For each line of the data below that contains "render", return that line.

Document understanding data
[Start of Attachment]

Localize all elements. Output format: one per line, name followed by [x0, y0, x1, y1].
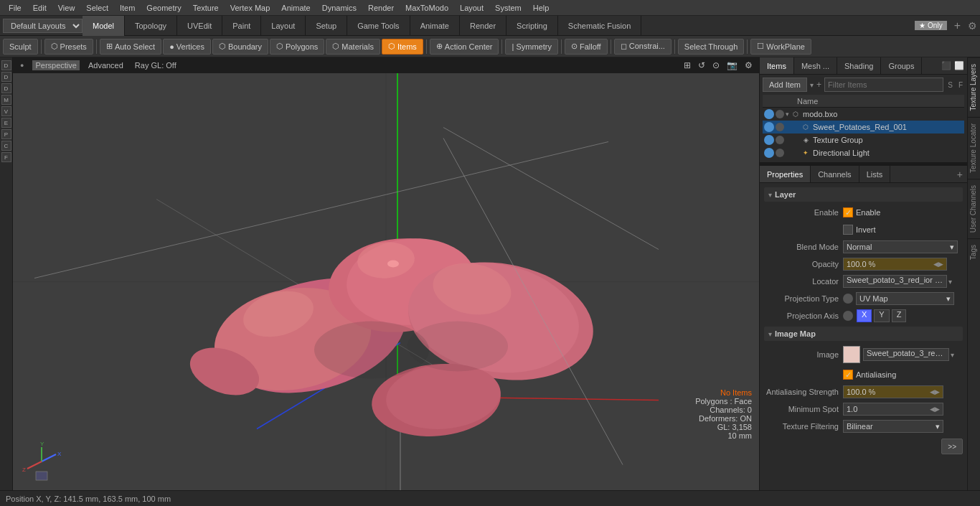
items-filter-input[interactable] [824, 78, 943, 92]
side-tab-texture-locator[interactable]: Texture Locator [968, 117, 980, 179]
layout-tab-schematic[interactable]: Schematic Fusion [558, 16, 641, 36]
viewport[interactable]: ● Perspective Advanced Ray GL: Off ⊞ ↺ ⊙… [13, 57, 759, 490]
axis-y-button[interactable]: Y [874, 309, 889, 322]
menu-animate[interactable]: Animate [275, 2, 316, 14]
left-panel-item-8[interactable]: C [1, 141, 11, 151]
left-panel-item-6[interactable]: E [1, 118, 11, 128]
viewport-toggle-dot[interactable]: ● [17, 61, 27, 70]
layout-tab-scripting[interactable]: Scripting [507, 16, 558, 36]
down-arrow-icon[interactable]: ▾ [810, 81, 814, 89]
menu-dynamics[interactable]: Dynamics [316, 2, 362, 14]
menu-help[interactable]: Help [527, 2, 555, 14]
menu-layout[interactable]: Layout [454, 2, 489, 14]
layout-tab-uvedit[interactable]: UVEdit [177, 16, 222, 36]
props-tab-add[interactable]: + [957, 166, 967, 182]
layer-expand-icon[interactable]: ▾ [768, 191, 772, 199]
item-expand-modo-bxo[interactable]: ▾ [786, 111, 789, 118]
axis-x-button[interactable]: X [857, 309, 872, 322]
item-eye-modo-bxo[interactable] [764, 109, 774, 119]
menu-view[interactable]: View [52, 2, 81, 14]
projection-type-dropdown[interactable]: UV Map ▾ [856, 292, 954, 305]
sculpt-button[interactable]: Sculpt [3, 39, 38, 55]
tab-groups[interactable]: Groups [881, 57, 922, 74]
axis-z-button[interactable]: Z [892, 309, 907, 322]
menu-select[interactable]: Select [80, 2, 114, 14]
left-panel-item-7[interactable]: P [1, 129, 11, 139]
opacity-value[interactable]: 100.0 % ◀▶ [843, 258, 947, 271]
min-spot-value[interactable]: 1.0 ◀▶ [843, 403, 943, 416]
left-panel-item-5[interactable]: V [1, 106, 11, 116]
layout-tab-paint[interactable]: Paint [222, 16, 261, 36]
side-tab-user-channels[interactable]: User Channels [968, 179, 980, 238]
viewport-expand-icon[interactable]: ⊞ [682, 60, 693, 71]
invert-checkbox[interactable] [843, 225, 853, 235]
item-eye-sweet[interactable] [764, 122, 774, 132]
left-panel-item-3[interactable]: D [1, 83, 11, 93]
menu-file[interactable]: File [3, 2, 27, 14]
layout-select[interactable]: Default Layouts [3, 19, 83, 33]
enable-checkbox[interactable]: ✓ [843, 207, 853, 217]
add-layout-button[interactable]: + [950, 19, 965, 32]
menu-item[interactable]: Item [114, 2, 141, 14]
antialiasing-checkbox[interactable]: ✓ [843, 370, 853, 380]
viewport-camera-icon[interactable]: 📷 [725, 60, 740, 71]
image-dropdown-arrow[interactable]: ▾ [949, 351, 956, 359]
presets-button[interactable]: ⬡ Presets [44, 39, 93, 55]
menu-vertex-map[interactable]: Vertex Map [225, 2, 276, 14]
viewport-advanced[interactable]: Advanced [85, 60, 126, 70]
image-name-value[interactable]: Sweet_potato_3_red_... [863, 348, 949, 361]
list-item-directional-light[interactable]: ▾ ✦ Directional Light [763, 146, 964, 159]
viewport-ray-gl[interactable]: Ray GL: Off [132, 60, 179, 70]
layout-tab-render[interactable]: Render [460, 16, 507, 36]
menu-maxtomodo[interactable]: MaxToModo [400, 2, 454, 14]
workplane-button[interactable]: ☐ WorkPlane [750, 39, 811, 55]
layout-tab-model[interactable]: Model [83, 16, 125, 36]
menu-texture[interactable]: Texture [187, 2, 225, 14]
list-item-sweet-potatoes[interactable]: ▾ ⬡ Sweet_Potatoes_Red_001 [763, 121, 964, 133]
projection-type-radio[interactable] [843, 294, 853, 304]
layout-tab-topology[interactable]: Topology [125, 16, 177, 36]
item-eye-light[interactable] [764, 148, 774, 158]
menu-render[interactable]: Render [362, 2, 400, 14]
auto-select-button[interactable]: ⊞ Auto Select [100, 39, 161, 55]
items-button[interactable]: ⬡ Items [382, 39, 423, 55]
symmetry-button[interactable]: | Symmetry [505, 39, 557, 55]
vertices-button[interactable]: ● Vertices [163, 39, 211, 55]
filter-f-icon[interactable]: F [957, 81, 964, 89]
viewport-settings-icon[interactable]: ⚙ [743, 60, 755, 71]
image-map-expand-icon[interactable]: ▾ [768, 330, 772, 338]
left-panel-item-9[interactable]: F [1, 152, 11, 162]
side-tab-texture-layers[interactable]: Texture Layers [968, 57, 980, 117]
left-panel-item-2[interactable]: D [1, 72, 11, 82]
projection-axis-radio[interactable] [843, 311, 853, 321]
menu-edit[interactable]: Edit [27, 2, 52, 14]
item-eye2-sweet[interactable] [776, 123, 784, 131]
left-panel-item-1[interactable]: D [1, 60, 11, 70]
viewport-canvas[interactable]: No Items Polygons : Face Channels: 0 Def… [13, 73, 759, 490]
falloff-button[interactable]: ⊙ Falloff [565, 39, 608, 55]
add-item-button[interactable]: Add Item [763, 78, 807, 92]
locator-value[interactable]: Sweet_potato_3_red_ior (Im ... [843, 275, 947, 288]
materials-button[interactable]: ⬡ Materials [326, 39, 380, 55]
menu-system[interactable]: System [489, 2, 527, 14]
item-eye2-light[interactable] [776, 149, 784, 157]
locator-dropdown-arrow[interactable]: ▾ [947, 278, 953, 286]
viewport-perspective[interactable]: Perspective [32, 60, 79, 70]
select-through-button[interactable]: Select Through [678, 39, 744, 55]
expand-all-button[interactable]: >> [941, 439, 963, 454]
aa-strength-value[interactable]: 100.0 % ◀▶ [843, 385, 943, 398]
viewport-lock-icon[interactable]: ⊙ [710, 60, 722, 71]
props-tab-properties[interactable]: Properties [760, 166, 811, 182]
left-panel-item-4[interactable]: M [1, 95, 11, 105]
tab-shading[interactable]: Shading [837, 57, 881, 74]
polygons-button[interactable]: ⬡ Polygons [270, 39, 324, 55]
item-eye-texture[interactable] [764, 135, 774, 145]
action-center-button[interactable]: ⊕ Action Center [430, 39, 499, 55]
boundary-button[interactable]: ⬡ Boundary [212, 39, 268, 55]
item-eye2-modo-bxo[interactable] [776, 110, 784, 118]
tab-items[interactable]: Items [760, 57, 794, 74]
layout-tab-layout[interactable]: Layout [261, 16, 306, 36]
tab-mesh[interactable]: Mesh ... [794, 57, 837, 74]
layout-tab-setup[interactable]: Setup [306, 16, 347, 36]
list-item-modo-bxo[interactable]: ▾ ⬡ modo.bxo [763, 108, 964, 121]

[End of Attachment]

» **Solution**:
layout-tab-render[interactable]: Render [460, 16, 507, 36]
menu-render[interactable]: Render [362, 2, 400, 14]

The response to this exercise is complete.